The Contradiction of Solitude

He pulled me into the kitchen and turned on the lights. I squinted and blinked, wishing I could shield my eyes. The faucet ran with cold water and he washed the blood away.

“There aren’t any cuts on your wrists or arms. You’re lucky, Layna. You could have done some serious damage!”

I watched as he patted me dry and examined my wounds. “Some of these are pretty deep. You might need stitches.”

“No.”

“Layna—”

“No,” I said more firmly.

My hand stilled on the doorknob. I could hear him inside. His voice low. Rumbling through the walls.

He was inside. I wanted to know what he was doing. Who he was talking to.

Scratching. Terrified.

I shouldn’t go in.

I had to.

“Layna, please, let me take you to the hospital.” He wrapped my hand in a towel. The white already turning red.

“No.”

Elian sighed. He looked so tired. Like he hadn’t slept in months. He reeked of cigarettes and exhaustion.

Had I done that to him?

I smiled as he wrapped the towel tighter.

“Do you have bandages at least?”

“In the bathroom.

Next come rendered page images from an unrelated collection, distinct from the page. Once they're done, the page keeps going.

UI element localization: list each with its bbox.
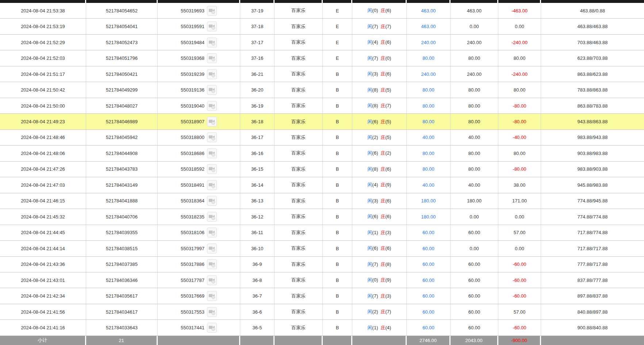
video-replay-icon [208,118,215,125]
player-points: (0) [372,8,378,13]
cell-balance: 463.88/0.88 [541,3,644,18]
banker-points: (5) [386,119,391,124]
video-replay-button[interactable] [207,132,217,142]
cell-valid-amount: 80.00 [451,50,498,66]
bet-time: 2024-08-04 21:47:03 [21,182,65,188]
cell-bet-number: 521784036346 [86,272,158,288]
bet-amount-link[interactable]: 80.00 [422,119,434,124]
bet-amount-link[interactable]: 180.00 [421,214,436,220]
banker-result: 庄(2) [381,150,391,156]
cell-win-loss: 0.00 [498,241,541,256]
bet-amount-link[interactable]: 60.00 [422,309,434,315]
bet-amount-link[interactable]: 80.00 [422,55,434,61]
cell-desk: B [323,288,352,303]
win-loss-amount: 80.00 [514,151,526,156]
bet-number: 521784043149 [106,182,138,188]
cell-bet-amount: 40.00 [407,177,451,193]
player-result: 闲(1) [368,325,378,331]
video-replay-button[interactable] [207,69,217,79]
banker-points: (6) [386,71,391,77]
table-row: 2024-08-04 21:48:06521784044908550318686… [0,146,644,161]
video-replay-button[interactable] [207,53,217,63]
cell-game-number: 550319484 [158,35,240,50]
bet-amount-link[interactable]: 60.00 [422,293,434,299]
banker-label: 庄 [381,277,386,283]
desk-code: E [336,40,339,45]
banker-result: 庄(7) [381,23,391,30]
bet-amount-link[interactable]: 40.00 [422,182,434,188]
cell-bet-amount: 40.00 [407,130,451,145]
table-row: 2024-08-04 21:52:29521784052473550319484… [0,35,644,50]
bet-amount-link[interactable]: 463.00 [421,8,436,13]
win-loss-amount: 57.00 [514,230,526,235]
banker-points: (6) [386,166,391,172]
banker-points: (8) [386,261,391,267]
video-replay-button[interactable] [207,323,217,333]
bet-amount-link[interactable]: 60.00 [422,230,434,235]
cell-desk: B [323,257,352,272]
game-number: 550317441 [181,325,204,330]
player-label: 闲 [368,103,372,108]
cell-desk: E [323,50,352,66]
video-replay-button[interactable] [207,164,217,174]
game-name: 百家乐 [291,71,306,77]
desk-code: B [336,246,339,251]
cell-win-loss: -60.00 [498,320,541,335]
video-replay-button[interactable] [207,307,217,317]
cell-result: 闲(3)庄(6) [352,66,407,82]
video-replay-button[interactable] [207,244,217,253]
video-replay-button[interactable] [207,196,217,206]
video-replay-button[interactable] [207,38,217,47]
banker-label: 庄 [381,325,386,330]
video-replay-button[interactable] [207,291,217,301]
video-replay-button[interactable] [207,101,217,111]
bet-amount-link[interactable]: 60.00 [422,261,434,267]
video-replay-button[interactable] [207,275,217,285]
video-replay-button[interactable] [207,228,217,237]
cell-round: 37-16 [240,50,275,66]
video-replay-button[interactable] [207,212,217,222]
cell-game-name: 百家乐 [275,130,323,145]
cell-win-loss: 0.00 [498,19,541,34]
bet-amount-link[interactable]: 240.00 [421,40,436,45]
video-replay-button[interactable] [207,180,217,190]
bet-amount-link[interactable]: 60.00 [422,325,434,330]
bet-amount-link[interactable]: 60.00 [422,246,434,251]
round-number: 36-12 [251,214,263,220]
banker-result: 庄(3) [381,293,391,299]
video-replay-button[interactable] [207,6,217,16]
bet-amount-link[interactable]: 40.00 [422,135,434,140]
bet-number: 521784048027 [106,103,138,109]
balance-after-before: 463.88/463.88 [577,24,607,29]
video-replay-button[interactable] [207,117,217,127]
video-replay-button[interactable] [207,148,217,158]
video-replay-button[interactable] [207,22,217,31]
cell-bet-amount: 80.00 [407,50,451,66]
bet-amount-link[interactable]: 463.00 [421,24,436,29]
bet-amount-link[interactable]: 80.00 [422,103,434,109]
cell-valid-amount: 80.00 [451,162,498,177]
game-name: 百家乐 [291,102,306,109]
valid-amount: 463.00 [467,8,482,13]
game-number: 550318235 [181,214,204,220]
bet-time: 2024-08-04 21:53:38 [21,8,65,13]
bet-amount-link[interactable]: 60.00 [422,278,434,283]
bet-amount-link[interactable]: 80.00 [422,151,434,156]
bet-amount-link[interactable]: 80.00 [422,87,434,93]
desk-code: B [336,325,339,330]
cell-game-name: 百家乐 [275,257,323,272]
cell-game-name: 百家乐 [275,225,323,240]
video-replay-button[interactable] [207,85,217,95]
bet-amount-link[interactable]: 80.00 [422,166,434,172]
bet-amount-link[interactable]: 180.00 [421,198,436,203]
video-replay-icon [208,245,215,252]
banker-points: (6) [386,198,391,203]
banker-result: 庄(5) [381,87,391,93]
bet-amount-link[interactable]: 240.00 [421,71,436,77]
video-replay-button[interactable] [207,259,217,269]
banker-label: 庄 [381,71,386,77]
cell-result: 闲(8)庄(7) [352,98,407,113]
cell-round: 36-6 [240,304,275,319]
table-row: 2024-08-04 21:50:00521784048027550319040… [0,98,644,114]
table-row: 2024-08-04 21:44:14521784038515550317997… [0,241,644,256]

Bottom shelf of the vanity.”

He was gone. Off to get the things he needed to take care of me.

He came back with a box of Band-Aids and antiseptic cream. His shirt stained with the blood of my deception.

I smiled wider.

I watched him as he tended to my cuts. When he was finished, he tossed the towel into the sink and washed his hands. Ridding himself of all traces of me on his skin.

“Why did you do that?” he asked.

“Why did I break the window?” I needed clarification. There were so many different answers to that particular question.

“Yeah.”

I shrugged. “I don’t know.”

His jaw tensed as he looked at me. “You hurt yourself.”

I nodded.

“I don’t understand you.” He was so bewildered.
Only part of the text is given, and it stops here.